# Bull Moose Rescued



## glenway (Mar 27, 2011)

A bull moose is freed from swingset chains by a brave sheriff in Utah. Video here...


----------



## bones44 (Jan 7, 2011)

Very cool ! That guy should be applauded. Those things can be pretty strong, he must have been fighting awhile. Glad to see it worked out. Thanks for sharing Glen.


----------



## hassell (Feb 9, 2010)

One lucky warden that he had a calm moose, one lunge and he would have been on there also. Thanks for sharing.


----------



## knapper (Feb 5, 2010)

We have them get Christmas lights get caught in there racks and have to be helped out of them. They can clear a 3 ft. high fence when they want to.

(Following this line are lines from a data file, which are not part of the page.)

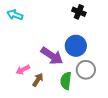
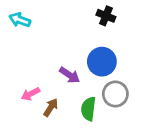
purple arrow: (52, 56) -> (70, 75), size x0.7

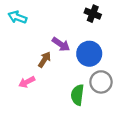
purple arrow: (70, 75) -> (61, 44), moved
brown arrow: (51, 107) -> (44, 60), moved

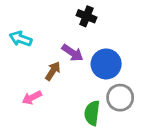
black cross: (93, 14) -> (86, 16), moved
cyan arrow: (17, 17) -> (21, 39), moved

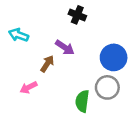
blue circle: (106, 64) -> (114, 57), moved

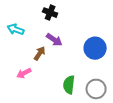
black cross: (77, 15) -> (50, 13), moved
gray circle: (107, 87) -> (96, 89), moved

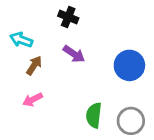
brown arrow: (40, 53) -> (34, 65), moved

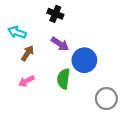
blue circle: (129, 65) -> (84, 60), moved
green semicircle: (94, 115) -> (63, 79), moved

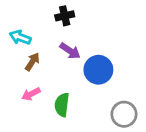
black cross: (55, 14) -> (65, 16), turned -35
green semicircle: (63, 79) -> (62, 105), moved

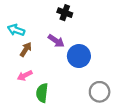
black cross: (65, 16) -> (65, 13), moved, turned 32
green semicircle: (62, 105) -> (42, 93), moved

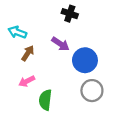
gray circle: (100, 92) -> (92, 91), moved

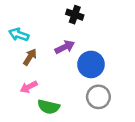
purple arrow: (60, 44) -> (65, 47), turned -60
green semicircle: (45, 100) -> (49, 107), turned -84

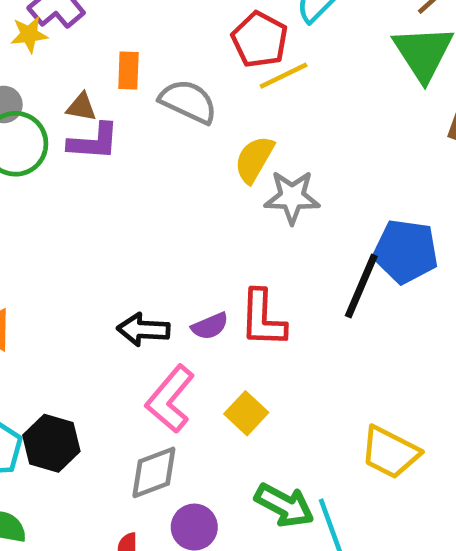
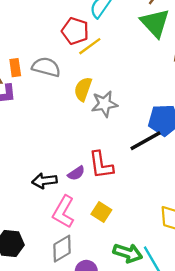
orange rectangle: (128, 70) -> (15, 68), moved
black line: (361, 286) -> (146, 141), turned 48

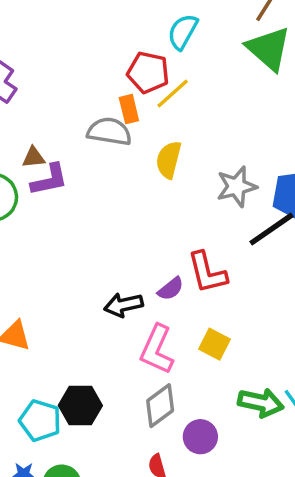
orange rectangle: (15, 68) -> (129, 109), moved
gray star: (104, 104) -> (237, 187), moved

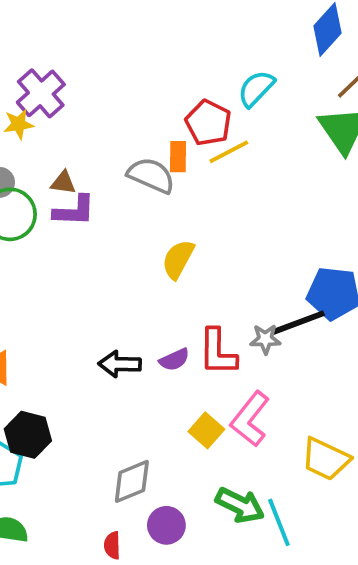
yellow semicircle: (169, 160) -> (178, 259), moved
gray star: (237, 187) -> (265, 339), moved, size x0.7
pink L-shape: (157, 349) -> (250, 419), moved
black hexagon: (80, 405) -> (28, 435), moved

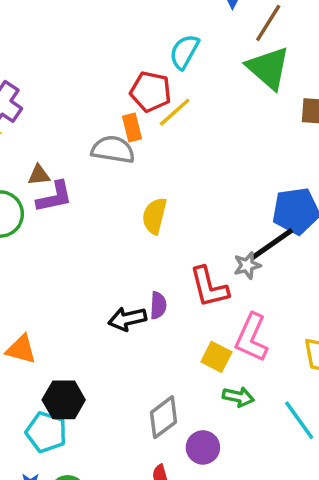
purple semicircle: (174, 360) -> (158, 305), moved, turned -48
green arrow: (240, 505) -> (238, 397), moved, size x0.7

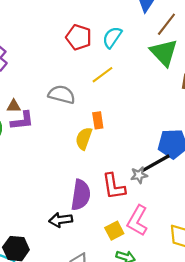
red pentagon: (151, 92) -> (79, 37), moved
orange rectangle: (132, 127) -> (98, 120), moved
purple semicircle: (158, 305) -> (81, 195), size x1.8
black arrow: (127, 319) -> (61, 220), moved
yellow square: (216, 357) -> (114, 231), turned 30

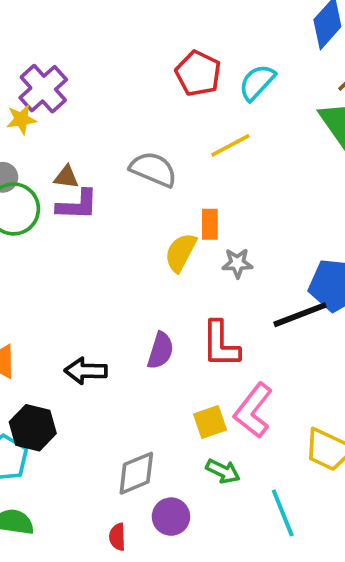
gray star: (139, 175) -> (237, 263), moved
purple semicircle: (81, 195) -> (161, 350), size x0.7
black arrow: (61, 220) -> (86, 371), moved

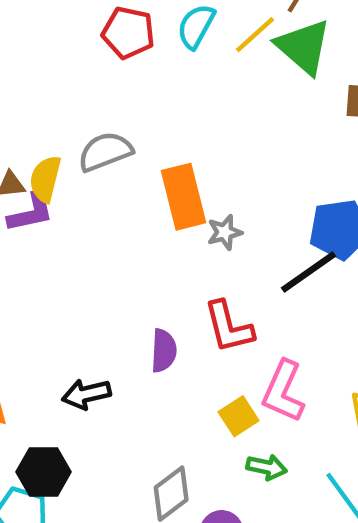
yellow line: (230, 145) -> (255, 35), moved
gray semicircle: (153, 169) -> (105, 152), turned -30
orange rectangle: (210, 224) -> (183, 197), size x1.8
yellow semicircle: (181, 252) -> (45, 179), moved

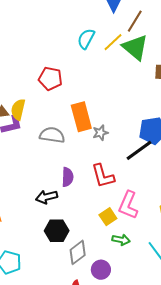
red pentagon: (128, 33) -> (50, 79), moved
gray semicircle: (105, 152) -> (52, 135), moved, turned 30
purple semicircle: (164, 351) -> (68, 177), moved
black arrow: (86, 394) -> (47, 197), moved
black hexagon: (43, 472) -> (57, 231), moved

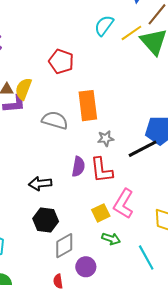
gray star: (100, 133) -> (106, 138), moved
purple semicircle: (68, 177) -> (78, 167), moved

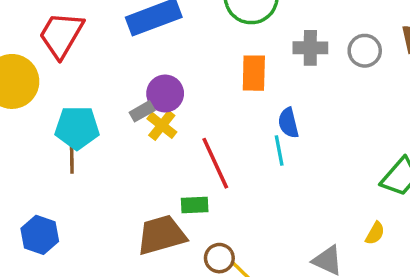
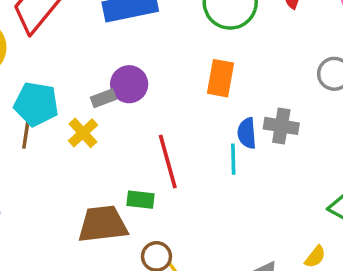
gray cross: (310, 48) -> (281, 126), moved
yellow cross: (162, 125) -> (83, 133), moved

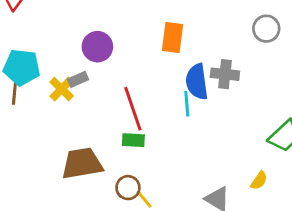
gray rectangle: (103, 98) -> (78, 79), moved
blue semicircle: (247, 133) -> (197, 82), size x1.4
green rectangle: (140, 200) -> (133, 140), moved

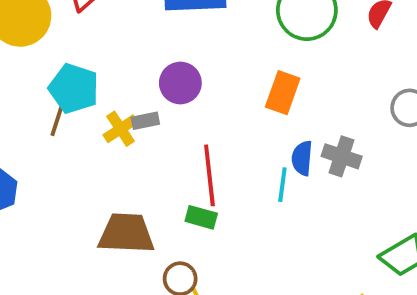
blue semicircle: (197, 82) -> (302, 158), size x0.7

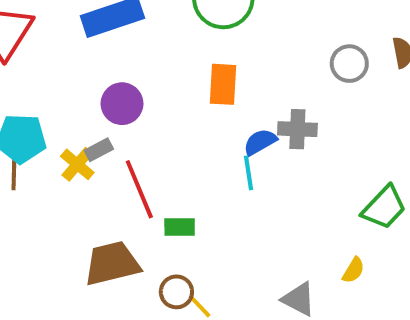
blue semicircle: (302, 158) -> (260, 142), turned 72
red line: (209, 175) -> (139, 189), moved

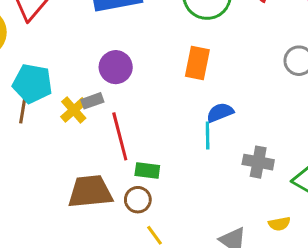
gray cross: (297, 129) -> (258, 162), moved
yellow semicircle: (353, 270) -> (279, 224), turned 40
brown circle: (176, 292) -> (138, 200), moved

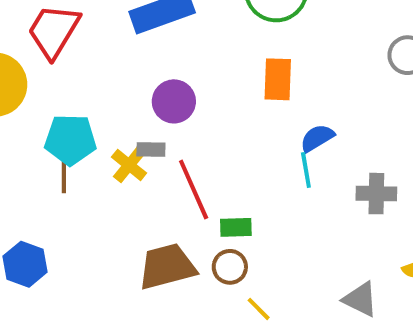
gray rectangle: (92, 101) -> (151, 150), turned 30

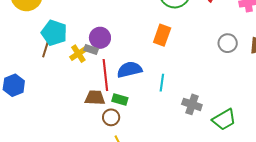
purple circle: (174, 101) -> (100, 38), moved
blue semicircle: (317, 138) -> (130, 70), moved, size x1.4
brown trapezoid: (167, 266) -> (95, 98), moved, size x0.7

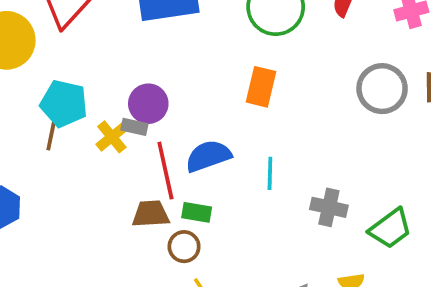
gray circle: (228, 43) -> (382, 89), size x1.4

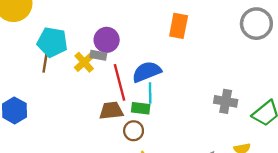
cyan line: (270, 173) -> (150, 93), moved

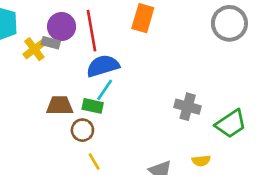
red line: (119, 82) -> (92, 31), moved
cyan line: (150, 93) -> (105, 90), turned 30

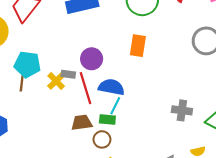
purple circle: (62, 27) -> (92, 59), moved
red line: (92, 31) -> (85, 88), moved
blue semicircle: (103, 66) -> (111, 87), turned 35

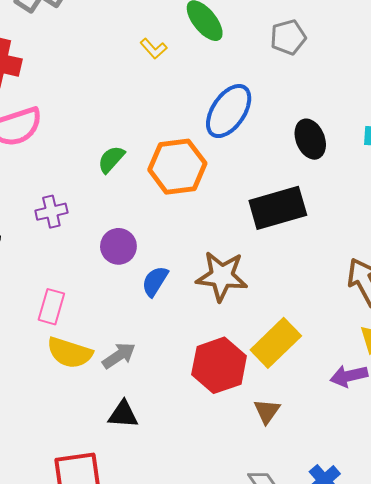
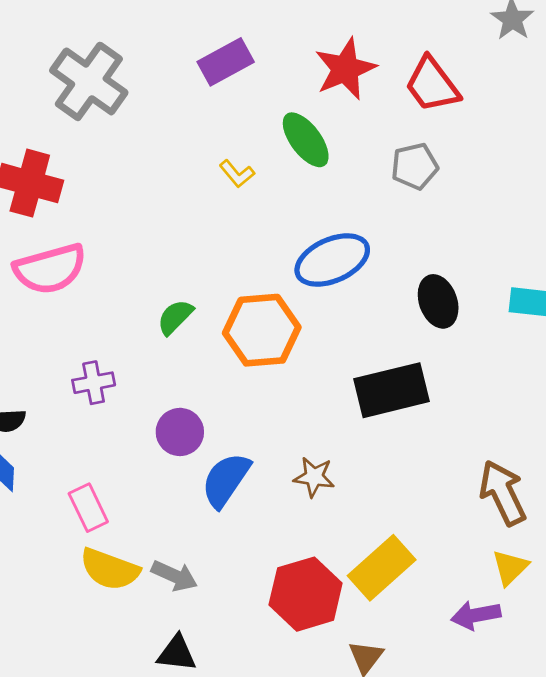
blue ellipse: (229, 111) -> (332, 260), turned 30
brown star: (222, 276) -> (314, 477), size x0.6
blue semicircle: (155, 281) -> (226, 480), size x1.4
pink rectangle: (51, 307) -> (88, 508), turned -44
gray arrow: (119, 356) -> (174, 576), turned 56

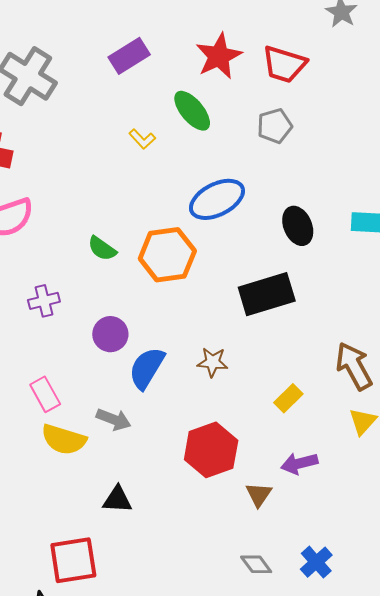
red trapezoid: (432, 85) -> (284, 64), turned -33
green semicircle: (175, 317) -> (102, 249), turned -96
yellow rectangle: (382, 568) -> (288, 398), moved, size x0.6
gray arrow: (174, 576) -> (114, 419), moved
purple arrow: (476, 615) -> (299, 463), moved

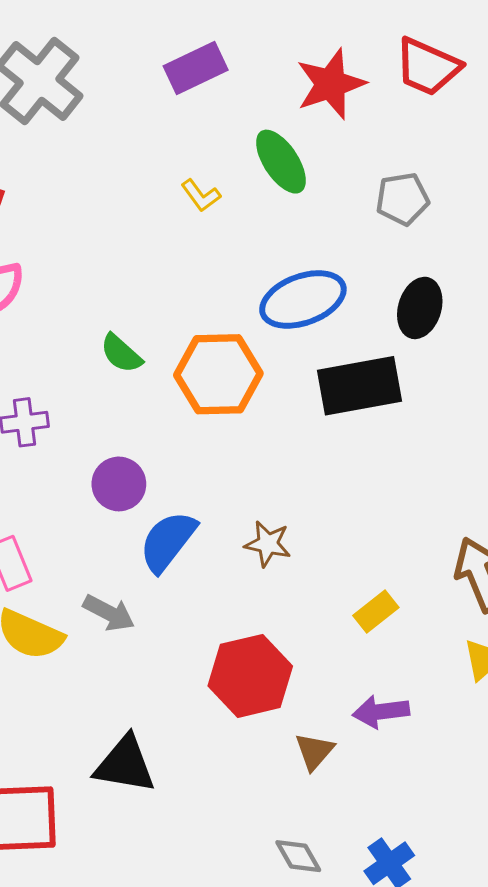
red trapezoid: (284, 64) -> (428, 67), moved
black ellipse: (298, 226) -> (420, 308), moved, turned 33
black rectangle: (267, 294) -> (359, 386), moved
black triangle: (117, 500) -> (125, 765), moved, size x1.4

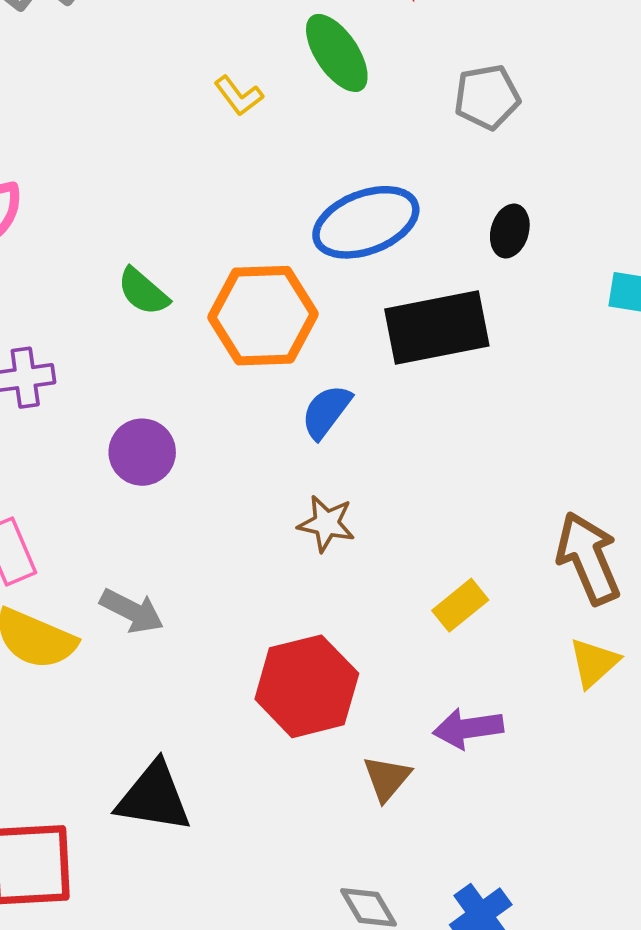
black ellipse: (420, 308) -> (510, 231), size x0.7
blue semicircle: (168, 541) -> (326, 412), moved, size x0.7

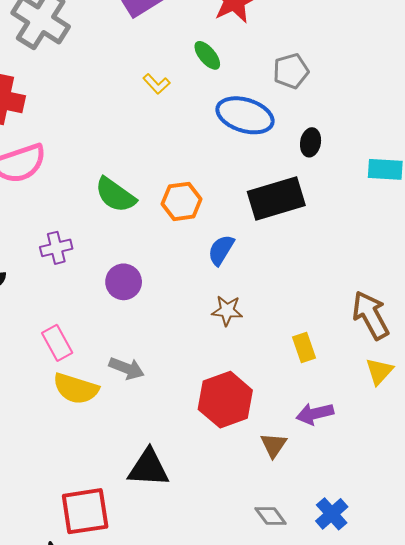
green ellipse: (337, 53) -> (207, 55), size x0.7
blue ellipse: (366, 222) -> (245, 115), moved, turned 44
green semicircle: (143, 292) -> (115, 195), size x1.4
orange hexagon: (263, 316) -> (182, 201), size x0.7
yellow rectangle: (460, 605) -> (304, 348), turned -64

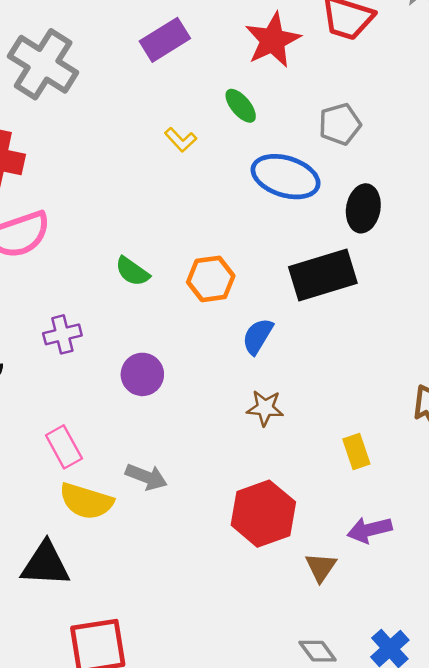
black ellipse: (311, 142) -> (363, 208), size x1.4
green semicircle: (115, 195) -> (132, 271), size x0.7
black triangle: (148, 468) -> (45, 564), moved

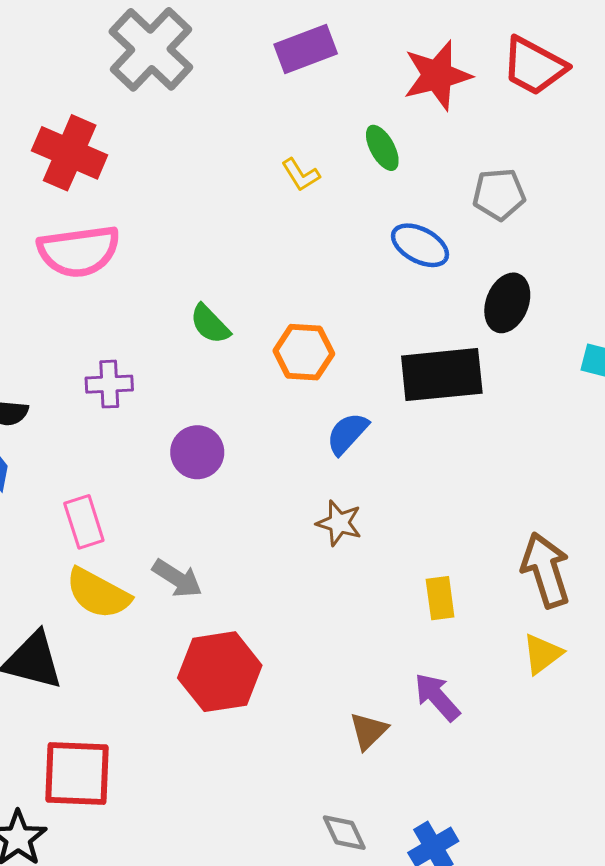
blue ellipse: (286, 177) -> (420, 245), size x0.7
red hexagon: (263, 514) -> (220, 672), moved
purple arrow: (369, 530) -> (437, 697), turned 51

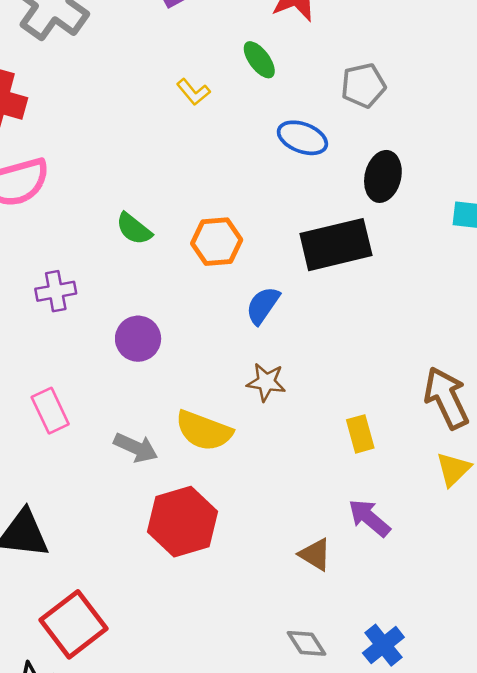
yellow semicircle: (98, 593) -> (204, 431), moved
brown triangle: (368, 731) -> (315, 554), turned -36
red square: (77, 774) -> (74, 624), turned -32

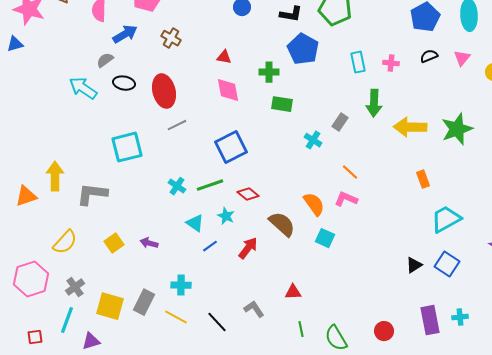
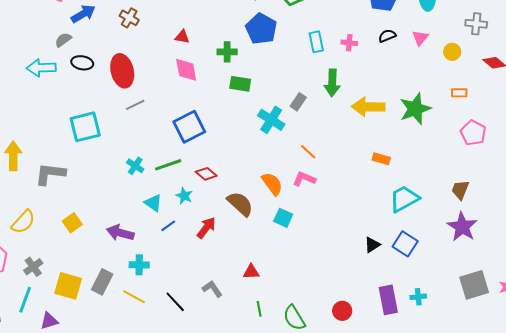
cyan arrow: (83, 88) -> (41, 68), turned -36
cyan cross: (313, 140) -> (271, 120), size x1.5
orange rectangle: (423, 179) -> (381, 159), turned -54
purple arrow: (149, 243) -> (120, 233), moved, size x1.5

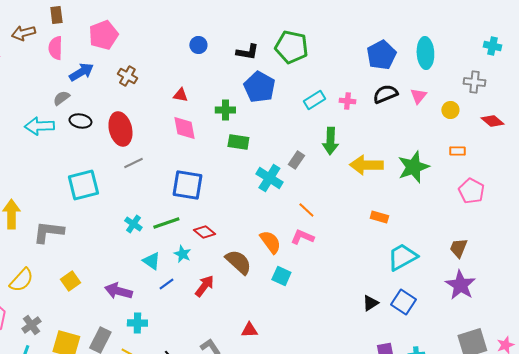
black semicircle: (387, 36) -> (385, 94), size x1.4
cyan rectangle: (316, 42) -> (314, 100), turned 70
blue square: (189, 127) -> (187, 185), turned 36

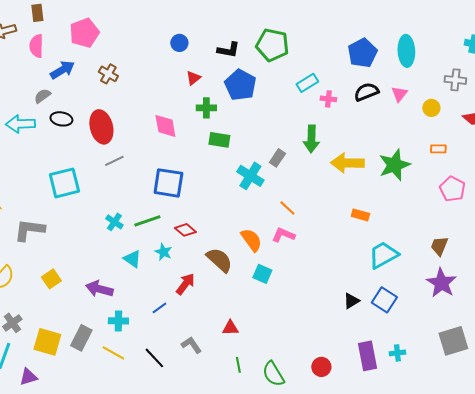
red triangle: (180, 95) -> (193, 78), moved, turned -49
cyan rectangle: (314, 100) -> (307, 83), moved
blue line: (166, 284) -> (159, 308), moved

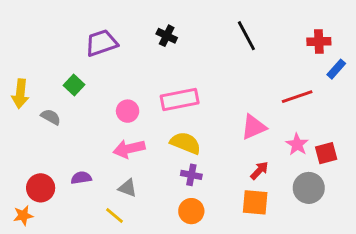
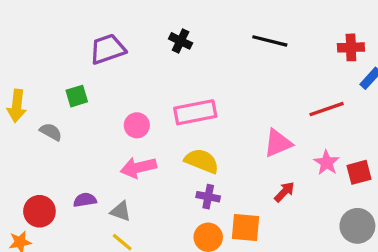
black line: (246, 36) -> (270, 41), turned -48
green square: (74, 85) -> (77, 96), turned 30
gray triangle: (128, 188) -> (121, 211), moved
gray circle: (309, 188) -> (357, 226), moved
orange square: (255, 202) -> (245, 227), moved

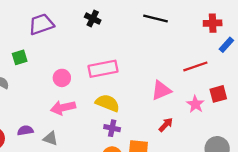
red square: (359, 172) -> (218, 94), moved

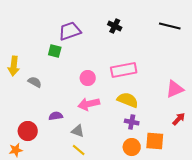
green square: (20, 57) -> (55, 51), moved, turned 32
purple semicircle: (25, 130) -> (56, 116), moved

They walk around town and have at times crossed busy roads and not been hit. People slow down or stop until they are across. Every once in a while they will stomp someone and then they are in trouble. this tends to happen in the winter when they are under more stress.


----------



## Rick Howard (Feb 25, 2012)

Maybe he just wanted to swing...... It is fun.... LOL Good story and thanks for sharing glen.


----------



## 220swift (Mar 2, 2011)

good video, thanks Glen.....


----------



## youngdon (Mar 10, 2010)

After watching that video I'm convinced the sheriff has the bigger set of cajones....


----------



## prairiewolf (Feb 19, 2012)

Way to go sheriff!


----------